Only the lines from the start of the data through the one containing "Telepon Misterius Sebelum Kejadian" belong in your answer; return them exactly.

Available records ::
----
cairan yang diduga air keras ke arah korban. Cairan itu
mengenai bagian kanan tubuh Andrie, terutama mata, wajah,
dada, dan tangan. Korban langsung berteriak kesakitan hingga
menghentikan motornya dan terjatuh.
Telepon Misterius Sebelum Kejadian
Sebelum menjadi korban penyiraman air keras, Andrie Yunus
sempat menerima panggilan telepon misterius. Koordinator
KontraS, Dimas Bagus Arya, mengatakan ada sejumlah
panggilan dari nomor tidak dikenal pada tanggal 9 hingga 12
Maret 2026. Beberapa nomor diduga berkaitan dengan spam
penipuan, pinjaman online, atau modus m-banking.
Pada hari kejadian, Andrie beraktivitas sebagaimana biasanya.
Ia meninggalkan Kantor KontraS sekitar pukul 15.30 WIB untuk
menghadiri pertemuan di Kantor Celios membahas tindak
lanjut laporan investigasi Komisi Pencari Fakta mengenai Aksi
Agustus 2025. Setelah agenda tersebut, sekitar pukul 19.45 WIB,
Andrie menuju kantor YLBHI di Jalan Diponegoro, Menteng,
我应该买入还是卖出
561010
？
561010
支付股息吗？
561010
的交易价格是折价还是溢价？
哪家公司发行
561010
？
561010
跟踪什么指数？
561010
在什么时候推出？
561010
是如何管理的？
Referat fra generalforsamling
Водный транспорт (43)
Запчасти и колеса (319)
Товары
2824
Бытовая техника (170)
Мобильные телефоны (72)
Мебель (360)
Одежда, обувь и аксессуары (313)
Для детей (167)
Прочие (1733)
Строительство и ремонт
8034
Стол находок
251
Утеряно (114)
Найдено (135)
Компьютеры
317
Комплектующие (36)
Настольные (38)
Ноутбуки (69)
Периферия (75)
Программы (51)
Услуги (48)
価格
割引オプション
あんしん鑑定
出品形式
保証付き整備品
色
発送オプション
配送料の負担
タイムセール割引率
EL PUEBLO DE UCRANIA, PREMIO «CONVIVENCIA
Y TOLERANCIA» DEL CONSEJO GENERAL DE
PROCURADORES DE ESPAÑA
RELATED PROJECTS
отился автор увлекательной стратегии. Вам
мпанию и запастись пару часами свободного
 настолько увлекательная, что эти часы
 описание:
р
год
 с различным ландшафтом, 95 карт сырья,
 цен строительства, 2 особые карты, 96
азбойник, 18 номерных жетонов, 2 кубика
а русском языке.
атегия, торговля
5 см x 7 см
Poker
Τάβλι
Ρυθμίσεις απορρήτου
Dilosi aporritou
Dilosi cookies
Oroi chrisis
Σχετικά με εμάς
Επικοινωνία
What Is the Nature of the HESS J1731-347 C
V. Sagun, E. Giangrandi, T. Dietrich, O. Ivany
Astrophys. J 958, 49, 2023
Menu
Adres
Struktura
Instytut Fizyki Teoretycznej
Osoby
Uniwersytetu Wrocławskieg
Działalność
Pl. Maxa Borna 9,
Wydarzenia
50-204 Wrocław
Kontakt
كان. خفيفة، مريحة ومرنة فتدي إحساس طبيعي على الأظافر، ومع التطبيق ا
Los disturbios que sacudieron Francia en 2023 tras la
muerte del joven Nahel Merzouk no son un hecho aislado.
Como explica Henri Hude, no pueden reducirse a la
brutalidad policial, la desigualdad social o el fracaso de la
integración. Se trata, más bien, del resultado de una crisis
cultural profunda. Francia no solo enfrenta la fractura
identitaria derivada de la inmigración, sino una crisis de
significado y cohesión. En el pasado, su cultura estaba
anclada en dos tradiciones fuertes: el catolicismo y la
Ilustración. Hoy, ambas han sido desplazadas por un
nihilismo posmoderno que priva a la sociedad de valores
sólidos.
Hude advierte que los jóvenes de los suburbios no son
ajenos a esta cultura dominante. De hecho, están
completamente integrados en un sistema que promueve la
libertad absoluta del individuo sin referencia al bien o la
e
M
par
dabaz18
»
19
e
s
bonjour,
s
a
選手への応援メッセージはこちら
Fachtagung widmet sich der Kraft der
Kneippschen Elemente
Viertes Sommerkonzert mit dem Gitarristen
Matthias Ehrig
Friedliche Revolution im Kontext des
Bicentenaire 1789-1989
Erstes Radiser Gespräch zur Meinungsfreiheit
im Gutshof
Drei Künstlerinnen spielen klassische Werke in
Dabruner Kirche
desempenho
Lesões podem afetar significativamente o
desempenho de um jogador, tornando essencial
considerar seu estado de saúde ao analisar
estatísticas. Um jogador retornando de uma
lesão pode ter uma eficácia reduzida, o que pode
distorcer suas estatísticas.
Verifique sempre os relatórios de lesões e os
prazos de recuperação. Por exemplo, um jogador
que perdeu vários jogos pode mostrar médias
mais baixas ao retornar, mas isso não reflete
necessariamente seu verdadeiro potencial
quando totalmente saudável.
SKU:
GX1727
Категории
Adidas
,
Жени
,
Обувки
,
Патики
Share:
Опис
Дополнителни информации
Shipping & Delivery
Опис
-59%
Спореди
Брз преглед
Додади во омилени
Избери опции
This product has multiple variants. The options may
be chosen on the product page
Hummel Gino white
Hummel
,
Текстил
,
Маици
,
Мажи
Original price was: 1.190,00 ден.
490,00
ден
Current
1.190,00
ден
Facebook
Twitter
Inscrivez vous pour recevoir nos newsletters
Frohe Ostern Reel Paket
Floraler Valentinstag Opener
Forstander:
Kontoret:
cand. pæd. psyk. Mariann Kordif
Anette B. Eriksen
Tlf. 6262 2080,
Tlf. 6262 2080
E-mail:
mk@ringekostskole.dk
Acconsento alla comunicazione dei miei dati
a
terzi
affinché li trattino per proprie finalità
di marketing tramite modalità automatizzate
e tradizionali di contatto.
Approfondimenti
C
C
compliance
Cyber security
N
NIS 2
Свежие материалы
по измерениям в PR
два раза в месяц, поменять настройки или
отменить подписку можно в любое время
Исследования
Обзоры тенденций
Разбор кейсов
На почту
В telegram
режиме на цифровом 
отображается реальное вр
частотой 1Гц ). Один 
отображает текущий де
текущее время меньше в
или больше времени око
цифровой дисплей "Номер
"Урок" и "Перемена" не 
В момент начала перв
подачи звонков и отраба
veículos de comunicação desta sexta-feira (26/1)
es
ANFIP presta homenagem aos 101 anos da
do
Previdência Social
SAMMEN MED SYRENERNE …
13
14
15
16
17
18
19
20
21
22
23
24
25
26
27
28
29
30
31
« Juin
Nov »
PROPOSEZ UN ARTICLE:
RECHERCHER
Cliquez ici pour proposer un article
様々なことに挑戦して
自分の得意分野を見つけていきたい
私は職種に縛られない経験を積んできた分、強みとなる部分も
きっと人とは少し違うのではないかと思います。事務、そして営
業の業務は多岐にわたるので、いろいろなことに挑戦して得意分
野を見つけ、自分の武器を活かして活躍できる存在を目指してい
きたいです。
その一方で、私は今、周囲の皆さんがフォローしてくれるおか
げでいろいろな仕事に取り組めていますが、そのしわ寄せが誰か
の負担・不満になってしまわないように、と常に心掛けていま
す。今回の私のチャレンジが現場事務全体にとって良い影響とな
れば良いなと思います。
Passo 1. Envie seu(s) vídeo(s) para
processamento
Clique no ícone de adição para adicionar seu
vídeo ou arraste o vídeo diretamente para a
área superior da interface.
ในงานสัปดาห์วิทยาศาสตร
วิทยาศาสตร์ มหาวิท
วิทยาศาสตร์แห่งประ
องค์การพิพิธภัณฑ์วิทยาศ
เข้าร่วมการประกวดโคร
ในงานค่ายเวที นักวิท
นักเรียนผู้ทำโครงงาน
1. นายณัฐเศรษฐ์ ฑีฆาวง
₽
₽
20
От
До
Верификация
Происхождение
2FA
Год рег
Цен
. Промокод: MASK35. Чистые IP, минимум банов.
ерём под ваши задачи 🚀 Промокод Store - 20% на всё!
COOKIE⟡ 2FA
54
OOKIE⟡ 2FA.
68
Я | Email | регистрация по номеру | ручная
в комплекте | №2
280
----
Result below ::
cairan yang diduga air keras ke arah korban. Cairan itu
mengenai bagian kanan tubuh Andrie, terutama mata, wajah,
dada, dan tangan. Korban langsung berteriak kesakitan hingga
menghentikan motornya dan terjatuh.
Telepon Misterius Sebelum Kejadian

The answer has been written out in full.